📖 15 min read

ParkwayLife REIT 1Q 2026 Results: DPU Jumps 15.1% to 4.42¢

Singapore’s premier healthcare REIT resets its master lease — here’s what investors need to know

Key Numbers: DPU 4.42¢ (+15.1% YoY) | New SG Master Lease min rent ↑24.3% | Share price ~S$4.08 | Analyst target S$4.90 | SGX: C2PU

ParkwayLife REIT 1Q 2026 Results: DPU +15.1% YoY

ParkwayLife REIT (SGX: C2PU) — Singapore’s largest listed healthcare REIT — delivered a standout first quarter for FY2026, with distribution per unit (DPU) surging 15.1% year-on-year to 4.42 cents.
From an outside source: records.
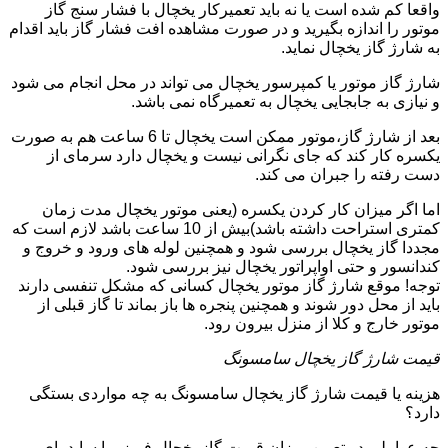
واقعا کم شده است یا نه باید تعمیرکار یخچال با فشار سنج گاز
موتور را اندازه بگیرید و در صورت مشاهده افت فشار گاز باید اقدام
به شارژ گاز یخچال نماید.
شارژ گاز موتور یا کمپرسور یخچال می تواند در محل انجام می شود
و نیازی به جابجایی یخچال به تعمیرگاه نمی باشد.
بعد از شارژ گاز،موتور ممکن است یخچال تا 6 ساعت هم به صورت
یکسره کار کند که جای نگرانی نیست و یخچال دارد سرمای از
دست رفته را جبران می کند.
اما اگر میزان کار کردن یکسره (یعنی موتور یخچال مدت زمان
کمتری استراحت داشته باشد)بیش از 10 ساعت باشد لازم است که
مجددا گاز یخچال بررسی شود و همچنین لوله های ورود و خروج و
کندانسور و حتی اواپراتور یخچال نیز بررسی شود.
توجه! موقع شارژ گاز موتور یخچال کسانی که مشکل تنفسی دارند
باید از محل دور شوند و همچنین پنجره ها باز بماند تا گاز قبلی از
موتور خارج و کلا از منزل بیرون رود.
قیمت شارژ گاز یخچال سامسونگ
هزینه یا قیمت شارژ گاز یخچال سامسونگ به چه مواردی بستگی
دارد؟
چه عواملی در تعیین میزان قیمت گاز یخچال فریزر یا ساید بای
The leap was powered by the reset of its Singapore master lease, which locked in a minimum rent increase of 24.3% to S$99.1 million per year through 2042.

For investors tracking S-REITs for passive income and long-term capital appreciation, ParkwayLife REIT’s 1Q 2026 results reinforce its reputation as a defensive, inflation-linked income asset. This guide breaks down the numbers, the lease dynamics, and what they mean for your portfolio.

What Is ParkwayLife REIT?

ParkwayLife REIT (C2PU) is Asia’s largest listed healthcare REIT by assets under management. Listed on the Singapore Exchange (SGX) in August 2007, it invests in income-producing real estate used for healthcare and healthcare-related purposes.

Key facts (as at 1Q 2026):

  • Portfolio: 60 properties across Singapore, Japan, and France
  • Singapore assets: 3 private hospitals (Mount Elizabeth, Gleneagles, Parkway East) leased to Parkway Hospitals Singapore (IHH Healthcare group)
  • Japan: 57 nursing homes and care facilities
  • France: 1 nursing home (Les Trois Forêts)
  • Total Assets Under Management: ~S$2.2 billion
  • Manager: Parkway Trust Management Limited (subsidiary of IHH Healthcare)

Its Singapore portfolio generates the majority of distributable income, and the Singapore Master Lease — a long-term contract with IHH — is the cornerstone of its stability. The 2026 lease reset is therefore a pivotal event for unitholders.

1Q 2026 Financial Results at a Glance

ParkwayLife REIT released its 1Q FY2026 Business Update in May 2026. Here are the headline numbers:

Metric 1Q FY2025 1Q FY2026 Change
Gross Revenue S$39.0M S$38.2M −2.1%
Net Property Income (NPI) S$36.8M S$35.8M −2.7%
Distributable Income S$19.5M S$27.5M +41.0%
DPU 3.841¢ 4.42¢ +15.1%

Source: ParkwayLife REIT 1QFY2026 Business Update. All figures in SGD.

While gross revenue and NPI dipped modestly (partly due to JPY weakness affecting Japan portfolio income), distributable income surged 41% on the strength of the higher Singapore Master Lease rent — a structural improvement, not a one-off.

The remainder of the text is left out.